Here is a complete method comparison workflow using the creatinine dataset:

```{r workflow}
# Load data
data("creatinine_serum")

# 1. Deming regression
dm <- deming_regression(enzymatic ~ jaffe, data = creatinine_serum)

# 2. View summary
summary(dm)
```

```{r workflow-plot, fig.cap = "Complete Deming regression analysis for creatinine methods."}
# 3. Create visualization
plot(dm, title = "Creatinine: Jaffe vs Enzymatic Method")
```

```{r workflow-residuals, fig.cap = "Residual diagnostics for creatinine comparison."}
# 4. Check residuals
plot(dm, type = "residuals")
```

## Extracting Results

For further analysis or reporting, extract components from the result object:

```{r extraction}
# Coefficients
slope <- dm$results$slope
intercept <- dm$results$intercept

# Confidence intervals
slope_ci <- dm$results$slope_ci
intercept_ci <- dm$results$intercept_ci

# Standard errors
slope_se <- dm$results$slope_se
intercept_se <- dm$results$intercept_se

# Formatted output for reporting
cat(sprintf("Slope: %.4f (95%% CI: %.4f to %.4f)\n", 
            slope, slope_ci["lower"], slope_ci["upper"]))
cat(sprintf("Intercept: %.4f (95%% CI: %.4f to %.4f)\n",
            intercept, intercept_ci["lower"], intercept_ci["upper"]))
```

## References

Cornbleet PJ, Gochman N. Incorrect least-squares regression coefficients in method-comparison analysis.
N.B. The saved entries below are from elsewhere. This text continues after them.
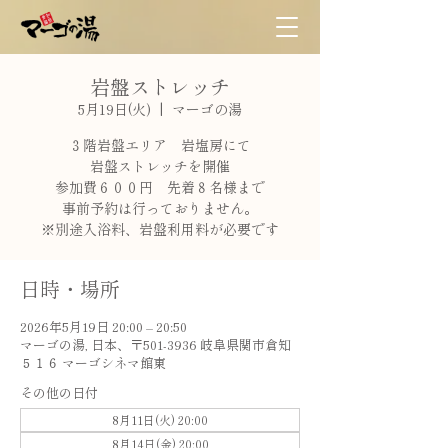
岩盤ストレッチ
5月19日(火)
  |  
マーゴの湯
３階岩盤エリア 岩塩房にて
岩盤ストレッチを開催
参加費６００円 先着８名様まで
事前予約は行っておりません。
※別途入浴料、岩盤利用料が必要です
日時・場所
2026年5月19日 20:00 – 20:50
マーゴの湯, 日本、〒501-3936 岐阜県関市倉知
５１６ マーゴシネマ館東
その他の日付
8月11日(火) 20:00
8月14日(金) 20:00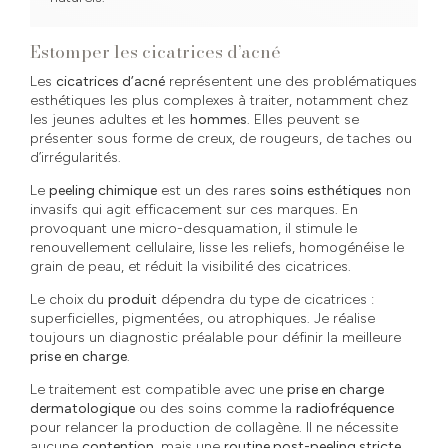
Estomper les cicatrices d’acné
Les
cicatrices d’acné
représentent une des problématiques
esthétiques les plus complexes à traiter, notamment chez
les jeunes adultes et les
hommes
. Elles peuvent se
présenter sous forme de creux, de rougeurs, de taches ou
d’irrégularités.
Le
peeling chimique
est un des rares
soins esthétiques
non
invasifs qui agit efficacement sur ces marques. En
provoquant une micro-desquamation, il stimule le
renouvellement cellulaire, lisse les reliefs, homogénéise le
grain de peau, et réduit la visibilité des cicatrices.
Le choix du
produit
dépendra du type de cicatrices :
superficielles, pigmentées, ou atrophiques. Je réalise
toujours un diagnostic préalable pour définir la meilleure
prise en charge
.
Le traitement est compatible avec une
prise en charge
dermatologique
ou des soins comme la
radiofréquence
pour relancer la production de collagène. Il ne nécessite
aucune
contention
, mais une
routine post-peeling stricte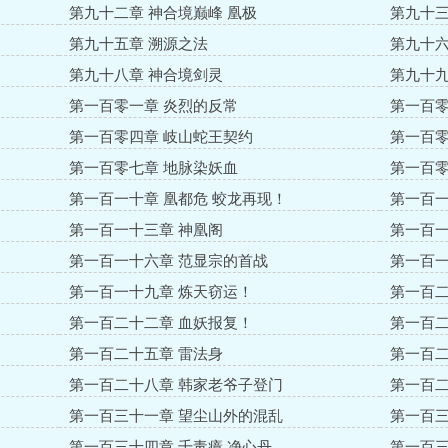
第九十二章 神合境巅峰 凰极
第九十三
第九十五章 溯源之法
第九十六
第九十八章 神合境剑灵
第九十九
第一百零一章 炎烈的反常
第一百零
第一百零四章 岐山蛇王契约
第一百零
第一百零七章 地脉染妖血
第一百零
第一百一十章 凰都危 蛟龙再现！
第一百一
第一百一十三章 神凰阁
第一百一
第一百一十六章 范显宗的首战
第一百一
第一百一十九章 炼天窃运！
第一百二
第一百二十二章 血妖报复！
第一百二
第一百二十五章 雷法身
第一百二
第一百二十八章 韩家老爷子登门
第一百二
第一百三十一章 望尘山外的混乱
第一百三
第一百三十四章 千毒瘴 净心丹
第一百三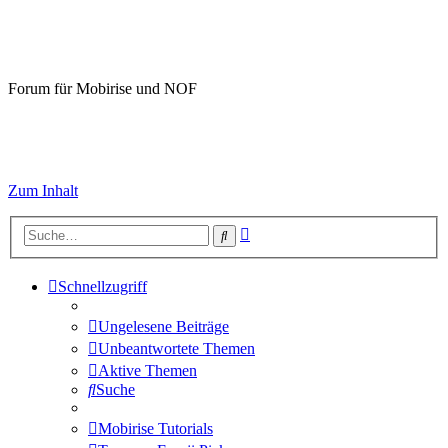
Mobirise-Tutorials.com
Forum für Mobirise und NOF
Hilfeseiten von Mobirise-Tutorials.com
Impressum
Zum Inhalt
Erweiterte
Suche
Suche
Schnellzugriff
Ungelesene Beiträge
Unbeantwortete Themen
Aktive Themen
Suche
Mobirise Tutorials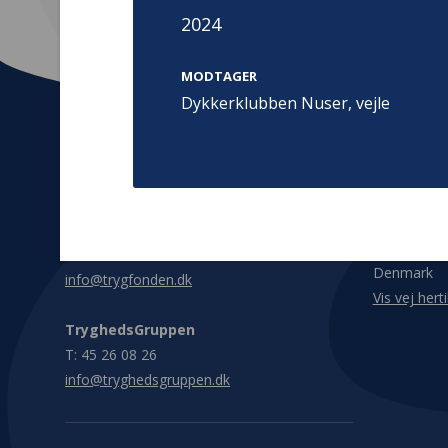
2024
MODTAGER
Dykkerklubben Nuser, vejle
Kontakt
Adress
Hummeltoft
TrygFonden
2830 Virum
T:
45 26 08 00
Denmark
info@trygfonden.dk
Vis vej herti
TryghedsGruppen
T:
45 26 08 26
info@tryghedsgruppen.dk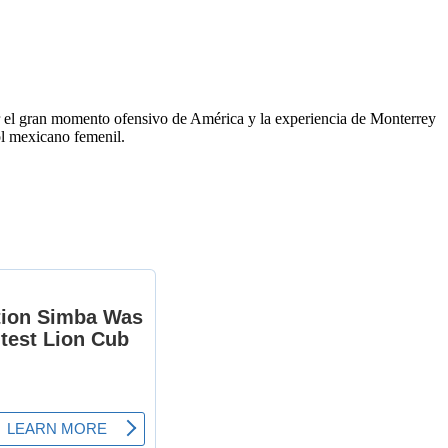
r el gran momento ofensivo de América y la experiencia de Monterrey
ol mexicano femenil.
Clinical Chemistry. 1979;25(3):432-438.

Linnet K. Estimation of the linear relationship between the measurements of two methods with proportional errors. Statistics in Medicine. 1990;9(12):1463-1473.

Linnet K. Evaluation of regression procedures for methods comparison studies. Clinical Chemistry. 1993;39(3):424-432.

Deming WE. Statistical Adjustment of Data. Wiley; 1943.